Adapting Os02g0180000 (OsAGO2) antibodies for bispecific applications:

• Engineering bispecific antibodies:

  • Combine OsAGO2 binding domain with domains targeting:

    • Viral proteins for co-localization studies

    • DNA methylation enzymes to study epigenetic mechanisms

    • OsHXK1 for direct interaction studies

  • Consider symmetric (HC2LC2) formats for applications requiring bivalent binding

  • For monovalent targeting, different formats may be required

• Linker optimization:

  • Use glycine-serine linkers of 10-25 amino acids for fusion constructs

  • These provide favorable flexibility and stability in aqueous solutions

  • Alternate approach: use linkers derived from natural antibody hinge regions

• Development considerations:

  • Evaluate biophysical stability of engineered constructs

  • Test for potential aggregation during storage

  • Assess expression yields of different molecular geometries

• Application-specific designs:

  • For detection of protein complexes: bispecific formats targeting OsAGO2 and interaction partners

  • For studying pathway interactions: dual targeting of OsAGO2 and OsHXK1

What considerations should researchers make when developing antibodies against different domains of Os02g0180000?

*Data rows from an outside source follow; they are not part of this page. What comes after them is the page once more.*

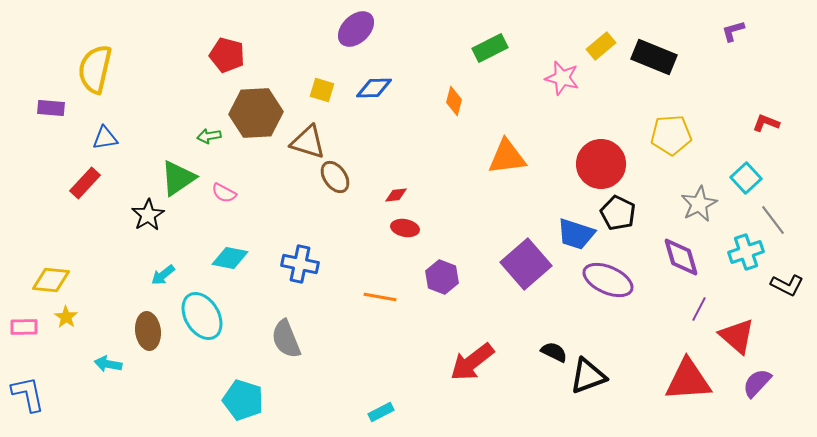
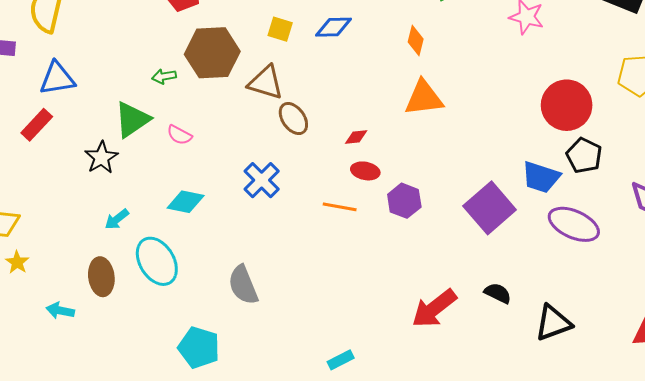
blue triangle: (105, 138) -> (57, 78), size x1.4
orange triangle: (507, 157) -> (424, 98), moved
blue cross: (300, 264) -> (262, 180), moved, turned 33
purple hexagon: (442, 277) -> (404, 201), moved
orange line: (380, 297) -> (340, 207), moved
black semicircle: (554, 352) -> (498, 293), moved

When developing domain-specific antibodies against Os02g0180000 (OsAGO2):

• Domain-specific targeting strategy:

  • PAZ domain: Important for small RNA binding

  • PIWI domain: Contains catalytic residues

  • N-terminal region: Often involved in protein-protein interactions

  • Choose domains based on experimental objectives

• Epitope selection considerations:

  • Avoid highly conserved regions that may cross-react with other AGO proteins

  • Target surface-exposed regions for better accessibility

  • Consider selecting regions differentially modified during viral infection

• Antibody format selection:

  • Full IgG: Best for immunoprecipitation and Western blotting

  • Fab fragments: Better tissue penetration for immunohistochemistry

  • scFv: Useful for creating fusion proteins

  • Consider sdAbs (single-domain antibodies) for their small size and stability

• Validation approaches:

  • Test against recombinant domain fragments

  • Verify using domain deletion mutants

  • Confirm specificity against Osago2 mutant tissues

• Application optimization:

  • Different domain-specific antibodies may perform optimally in different applications

  • PAZ domain antibodies: Best for RNA-binding studies

  • PIWI domain antibodies: Preferred for functional studies

  • N-terminal antibodies: Optimal for protein interaction studies

By developing a panel of domain-specific antibodies, researchers can gain insights into different functional aspects of OsAGO2 during viral infection and defense responses.